■ About this exercise ■
When you reach a picture, skip it, and retype every line below exactly.

Dataset items:

▬▬▬▬▬▬

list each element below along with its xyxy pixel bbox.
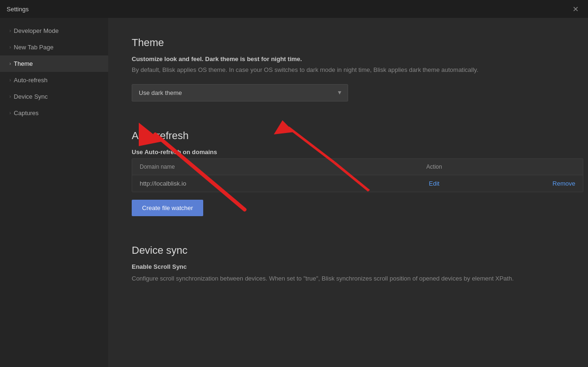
autorefresh-section: Auto-refresh Use Auto-refresh on domains… (132, 130, 564, 216)
table-header-row: Domain name Action (132, 159, 583, 175)
sidebar-item-label: Developer Mode (14, 27, 58, 34)
device-sync-title: Device sync (132, 244, 564, 257)
theme-desc-bold: Customize look and feel. Dark theme is b… (132, 55, 564, 62)
sidebar-item-label: New Tab Page (14, 44, 53, 51)
theme-desc: By default, Blisk applies OS theme. In c… (132, 65, 564, 75)
main-content: Theme Customize look and feel. Dark them… (108, 18, 588, 367)
sidebar-item-developer-mode[interactable]: › Developer Mode (0, 23, 108, 39)
theme-dropdown[interactable]: Use dark theme Use light theme Use OS th… (132, 84, 348, 102)
content-area: › Developer Mode › New Tab Page › Theme … (0, 18, 588, 367)
sidebar-item-device-sync[interactable]: › Device Sync (0, 88, 108, 105)
sidebar-item-auto-refresh[interactable]: › Auto-refresh (0, 72, 108, 88)
col-action-header: Action (387, 164, 481, 170)
sidebar-item-label: Captures (14, 109, 39, 117)
remove-cell: Remove (481, 180, 575, 187)
titlebar: Settings ✕ (0, 0, 588, 18)
chevron-icon: › (9, 45, 11, 50)
close-button[interactable]: ✕ (570, 3, 581, 16)
chevron-icon: › (9, 110, 11, 116)
chevron-icon: › (9, 94, 11, 99)
sidebar-item-label: Device Sync (14, 93, 48, 100)
table-row: http://localblisk.io Edit Remove (132, 175, 583, 192)
col-domain-header: Domain name (140, 164, 387, 170)
col-remove-header (481, 164, 575, 170)
theme-section: Theme Customize look and feel. Dark them… (132, 37, 564, 102)
sidebar-item-label: Theme (14, 60, 32, 67)
remove-link[interactable]: Remove (553, 180, 575, 187)
sidebar-item-theme[interactable]: › Theme (0, 55, 108, 72)
scroll-sync-desc: Configure scroll synchronization between… (132, 274, 564, 283)
device-sync-section: Device sync Enable Scroll Sync Configure… (132, 244, 564, 283)
window-title: Settings (7, 6, 29, 13)
domain-cell: http://localblisk.io (140, 180, 387, 187)
autorefresh-title: Auto-refresh (132, 130, 564, 142)
autorefresh-subtitle: Use Auto-refresh on domains (132, 148, 564, 156)
create-file-watcher-button[interactable]: Create file watcher (132, 200, 203, 216)
settings-window: Settings ✕ › Developer Mode › New Tab Pa… (0, 0, 588, 367)
edit-cell: Edit (387, 180, 481, 187)
sidebar: › Developer Mode › New Tab Page › Theme … (0, 18, 108, 367)
chevron-icon: › (9, 78, 11, 83)
sidebar-item-captures[interactable]: › Captures (0, 105, 108, 121)
scroll-sync-subtitle: Enable Scroll Sync (132, 263, 564, 270)
theme-dropdown-wrapper: Use dark theme Use light theme Use OS th… (132, 84, 348, 102)
chevron-icon: › (9, 28, 11, 33)
sidebar-item-label: Auto-refresh (14, 77, 48, 84)
sidebar-item-new-tab-page[interactable]: › New Tab Page (0, 39, 108, 55)
edit-link[interactable]: Edit (429, 180, 439, 187)
theme-title: Theme (132, 37, 564, 49)
chevron-icon: › (9, 61, 11, 66)
domain-table: Domain name Action http://localblisk.io … (132, 158, 583, 192)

▬▬▬▬▬▬

■ Written response ■
list each element below along with its xyxy pixel bbox.
autorefresh-section: Auto-refresh Use Auto-refresh on domains… (132, 130, 564, 216)
table-header-row: Domain name Action (132, 159, 583, 175)
sidebar-item-label: Developer Mode (14, 27, 58, 34)
device-sync-title: Device sync (132, 244, 564, 257)
theme-desc-bold: Customize look and feel. Dark theme is b… (132, 55, 564, 62)
sidebar-item-label: New Tab Page (14, 44, 53, 51)
theme-desc: By default, Blisk applies OS theme. In c… (132, 65, 564, 75)
main-content: Theme Customize look and feel. Dark them… (108, 18, 588, 367)
sidebar-item-developer-mode[interactable]: › Developer Mode (0, 23, 108, 39)
theme-dropdown[interactable]: Use dark theme Use light theme Use OS th… (132, 84, 348, 102)
content-area: › Developer Mode › New Tab Page › Theme … (0, 18, 588, 367)
sidebar-item-device-sync[interactable]: › Device Sync (0, 88, 108, 105)
sidebar-item-auto-refresh[interactable]: › Auto-refresh (0, 72, 108, 88)
col-action-header: Action (387, 164, 481, 170)
sidebar-item-label: Captures (14, 109, 39, 117)
remove-cell: Remove (481, 180, 575, 187)
titlebar: Settings ✕ (0, 0, 588, 18)
chevron-icon: › (9, 45, 11, 50)
close-button[interactable]: ✕ (570, 3, 581, 16)
chevron-icon: › (9, 110, 11, 116)
chevron-icon: › (9, 94, 11, 99)
sidebar-item-label: Device Sync (14, 93, 48, 100)
table-row: http://localblisk.io Edit Remove (132, 175, 583, 192)
col-domain-header: Domain name (140, 164, 387, 170)
col-remove-header (481, 164, 575, 170)
theme-section: Theme Customize look and feel. Dark them… (132, 37, 564, 102)
sidebar-item-label: Theme (14, 60, 32, 67)
remove-link[interactable]: Remove (553, 180, 575, 187)
sidebar-item-theme[interactable]: › Theme (0, 55, 108, 72)
scroll-sync-desc: Configure scroll synchronization between… (132, 274, 564, 283)
device-sync-section: Device sync Enable Scroll Sync Configure… (132, 244, 564, 283)
window-title: Settings (7, 6, 29, 13)
domain-cell: http://localblisk.io (140, 180, 387, 187)
autorefresh-title: Auto-refresh (132, 130, 564, 142)
autorefresh-subtitle: Use Auto-refresh on domains (132, 148, 564, 156)
create-file-watcher-button[interactable]: Create file watcher (132, 200, 203, 216)
settings-window: Settings ✕ › Developer Mode › New Tab Pa… (0, 0, 588, 367)
edit-cell: Edit (387, 180, 481, 187)
sidebar: › Developer Mode › New Tab Page › Theme … (0, 18, 108, 367)
chevron-icon: › (9, 78, 11, 83)
sidebar-item-captures[interactable]: › Captures (0, 105, 108, 121)
scroll-sync-subtitle: Enable Scroll Sync (132, 263, 564, 270)
theme-dropdown-wrapper: Use dark theme Use light theme Use OS th… (132, 84, 348, 102)
chevron-icon: › (9, 28, 11, 33)
sidebar-item-label: Auto-refresh (14, 77, 48, 84)
sidebar-item-new-tab-page[interactable]: › New Tab Page (0, 39, 108, 55)
edit-link[interactable]: Edit (429, 180, 439, 187)
theme-title: Theme (132, 37, 564, 49)
chevron-icon: › (9, 61, 11, 66)
domain-table: Domain name Action http://localblisk.io … (132, 158, 583, 192)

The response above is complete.